Existem plataformas gratuitas, como a Moodle, a mais usada no mundo.
Deste período, se a gente pode tirar algo positivo, é esse choque de
realidade para as escolas, de que não se pode pensar mais o ensino de
forma só presencial, tem que capacitar os professores, porque o futuro
do ensino é híbrido. Mesmo sem pandemia, já deveríamos estar trabalhando
desta forma. Os alunos amam tecnologia. Há o desafio de a maioria dos
professores ter nascido quando a tecnologia não era ainda a base de
tudo. Temos professores da geração X dando aulas para alunos da Y e da Z
e até para essa que ainda não tem nome e nasceu já num mundo
completamente tecnológico. É muito importante aproveitarmos esse sinal
de alerta.
Qual é o papel da família neste momento?
É fundamental. Determina o que funcionou ou não até agora. Quem
acompanhou os estudos dos filhos contribuiu para melhores resultados. E
há quem aproveite outras situações da casa para estimular a criança,
como fazê-la calcular os ingredientes de uma receita de bolo. Mas a
família não pode saber tudo sozinha. As escolas deveriam tê-las
capacitado com videoaulas também. Algumas o fizeram, mas a maioria
deixou as famílias à deriva. As escolas largaram tanto que (o
aproveitamento) ficou dependendo da formação dos pais. O lado positivo é
que as famílias vão ficar mais conscientes do seu papel. Algumas
fizeram isso (esse acompanhamento) pela primeira vez. As pesquisas
mostram que o envolvimento dos pais melhora a nota e diminui a
reprovação.
Qual o maior impacto do isolamento para o aluno?
O que pesa mais é o lado psicológico. Sabemos, por estudos da
neurociência, que você só aprende com motivação e, a longo prazo, quando
mexe com a emoção. E acho que não estamos conseguindo ter isso nesta
pandemia: envolvimento, cuidado com a solidão, com a tensão de quem vai
fazer Enem. Quando os alunos voltarem para a escola, o aprendizado não
estará tão prejudicado, porque crianças e jovens têm a mente muito
disposta a aprender. Mas há o risco de o jovem não querer voltar a
estudar. No Brasil, em especial nas escolas públicas, há muita evasão no
ensino médio. Ter cuidado com isso é fundamental.
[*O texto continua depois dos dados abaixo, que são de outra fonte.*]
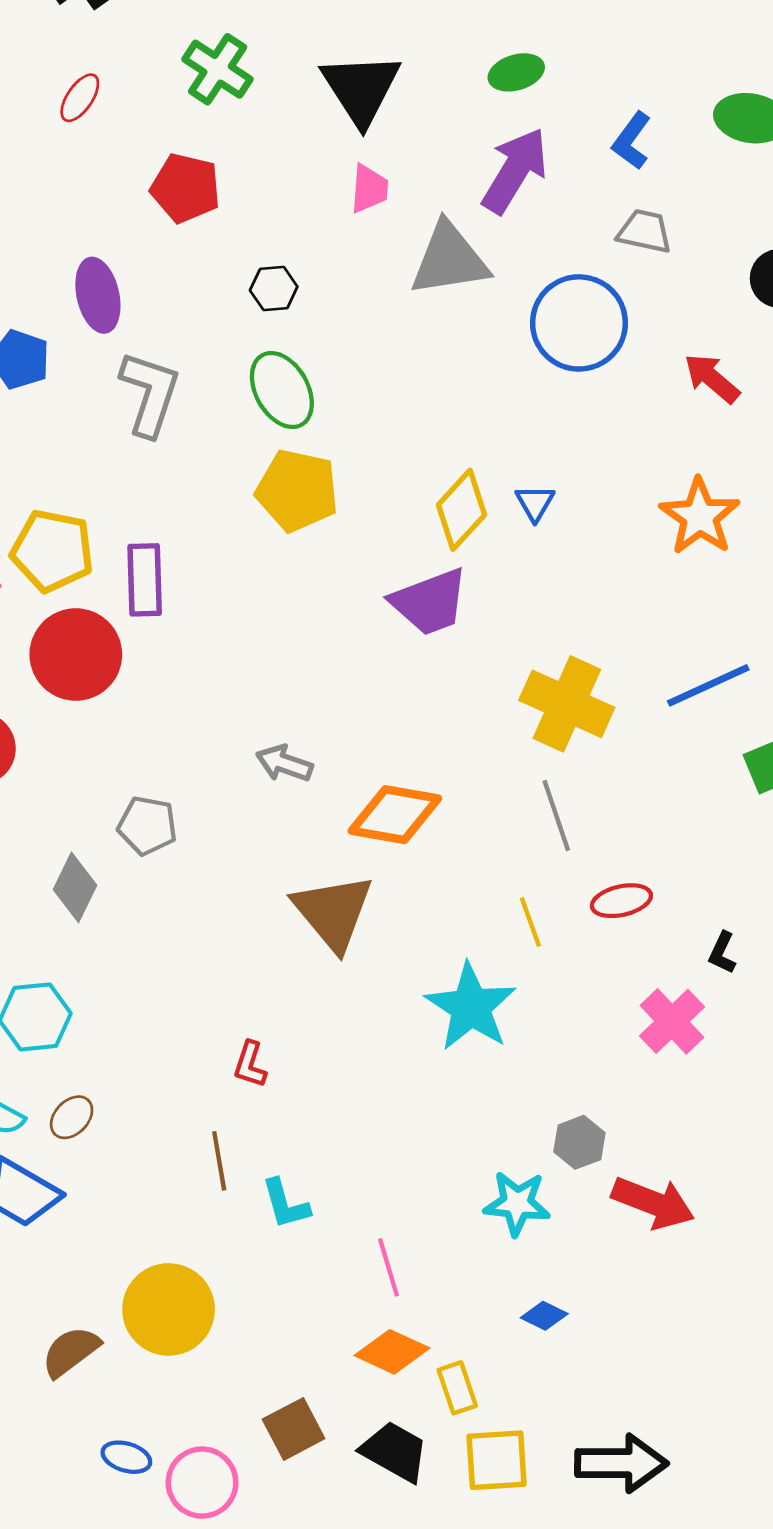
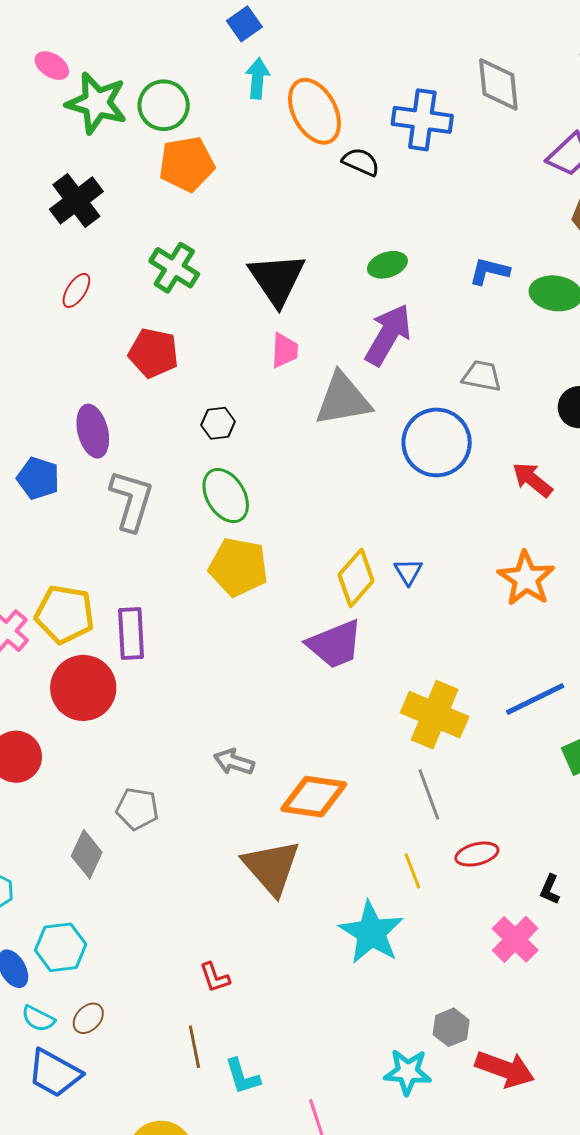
blue L-shape: (632, 141) -> (489, 271), moved, turned 69
red L-shape: (250, 1064) -> (215, 977), turned -36

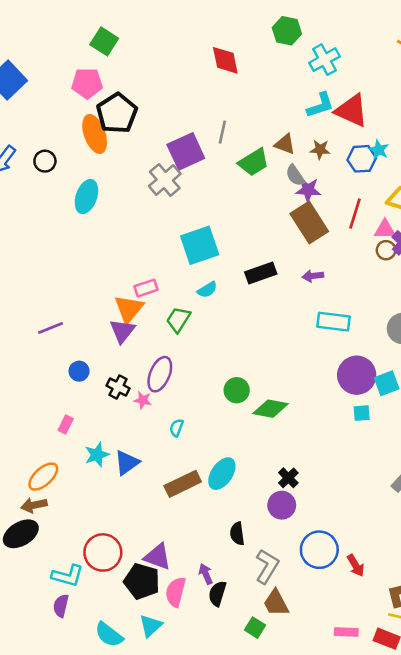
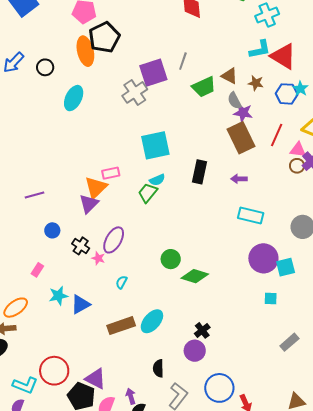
black rectangle: (261, 273) -> (200, 172), turned -65
green trapezoid: (178, 320) -> (148, 193), moved
cyan square: (362, 413) -> (271, 299), moved

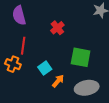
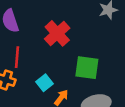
red cross: (57, 28) -> (57, 33), size x1.5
É o caso de repensarmos reprovações este ano?
Com certeza. Os ciclos escolares não precisam coincidir com nosso ano
civil. Você não precisa aprender tudo até dezembro. Não importa se eu
estou no 5º ou no 6º ano. O que importa é desenvolver certas
competências para a vida, a universidade, o ensino técnico ou o que for.
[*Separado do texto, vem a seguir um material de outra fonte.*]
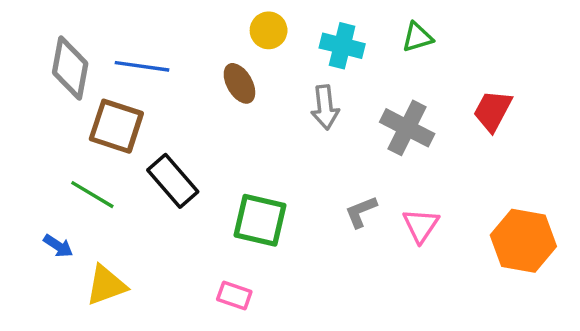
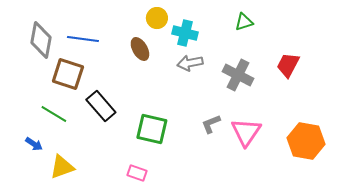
cyan cross: (342, 46) -> (185, 33), moved
gray arrow: (325, 107) -> (190, 63), turned 85
pink triangle: (421, 225) -> (246, 132), size x1.4

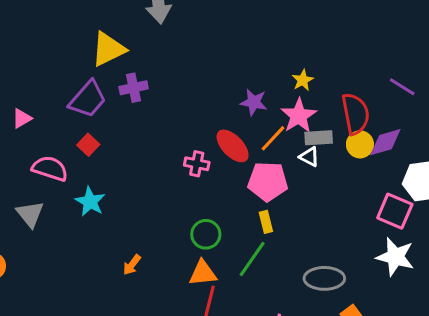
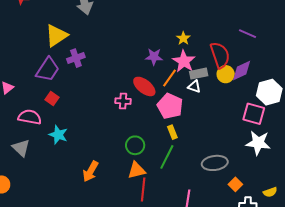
pink pentagon: (268, 181) -> (170, 106), turned 30
orange arrow: (132, 265) -> (91, 171), size x1.5

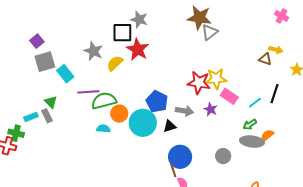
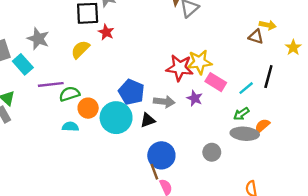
red star: (138, 49) -> (106, 32), size x0.6
gray star: (93, 51) -> (38, 39), moved
green semicircle: (104, 101) -> (69, 94), size x0.7

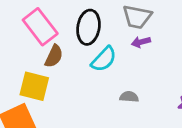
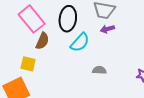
yellow square: (34, 86) -> (28, 64), size x0.7

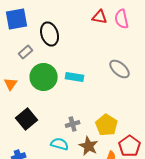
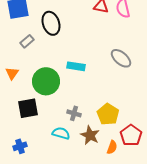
green circle: (44, 77) -> (46, 81), moved
black square: (27, 119) -> (28, 108), turned 30
gray cross: (73, 124) -> (74, 113), turned 32

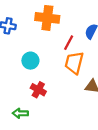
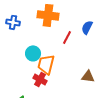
orange trapezoid: (74, 63) -> (46, 64), moved

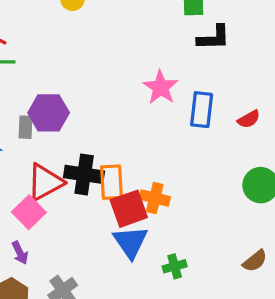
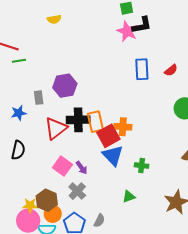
pink star: (161, 87) -> (127, 31), moved
purple hexagon: (49, 113) -> (65, 86), moved
pink square: (29, 212) -> (62, 166), moved
purple arrow: (20, 253) -> (82, 168), moved
green cross: (175, 266) -> (142, 166), turned 32

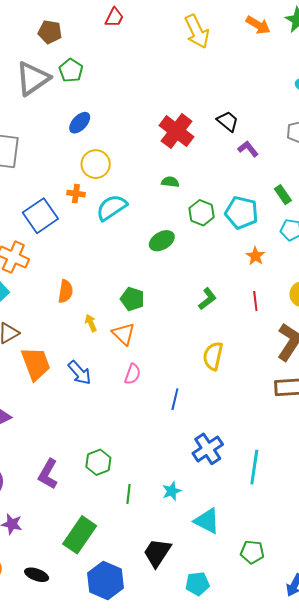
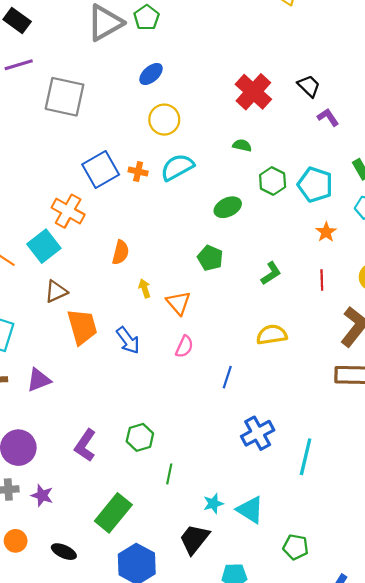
orange cross: (76, 194) -> (138, 172), moved
green pentagon: (132, 299) -> (210, 258), moved
yellow semicircle: (213, 356) -> (272, 335), turned 64
cyan star: (172, 491) -> (213, 504), moved

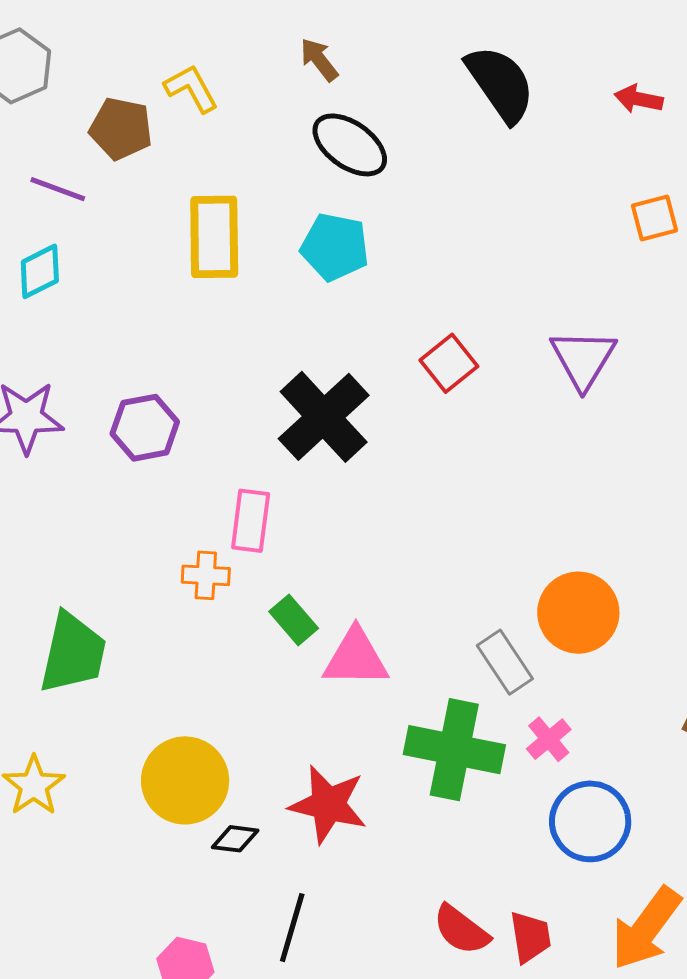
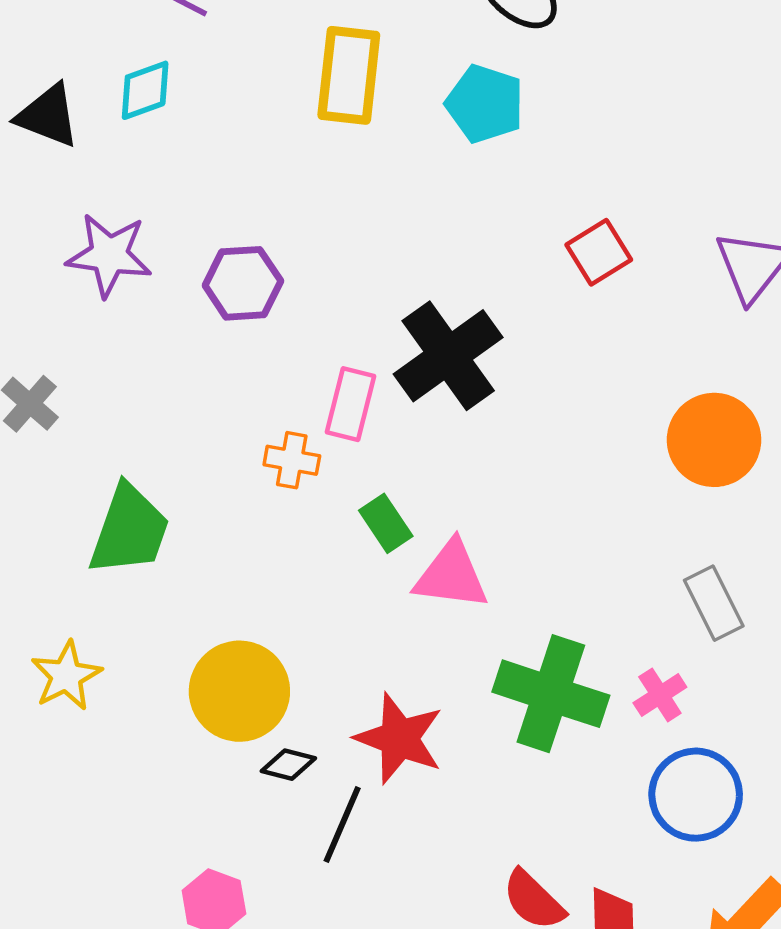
black cross: (324, 417) -> (448, 356), moved
orange circle: (578, 613) -> (714, 440), moved
gray rectangle: (505, 662) -> (714, 603), moved
black line: (292, 928) -> (342, 825), moved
Neste momento, deveríamos esquecer este número arbitrário e tratar das
competências a médio prazo. Seria uma aprovação automática, mas bem
feita, com uma ficha de acompanhamento para cada aluno, sabendo o que
ele ainda precisa desenvolver.
Qual a sua opinião em relação ao Enem deste ano?
A desigualdade é muito grande. Há alunos que não têm internet boa ou
computador, ou só têm um computador para a família toda, ou não têm
ambiente em casa para estudar. A gente pode dizer que o Enem nunca foi
em igualdade de condições, mas realizá-lo como se nada tivesse
acontecido seria acirrar ainda mais as injustiças.
Andrea Ramal, especialista em educação, fala sobre escolas na pandemia.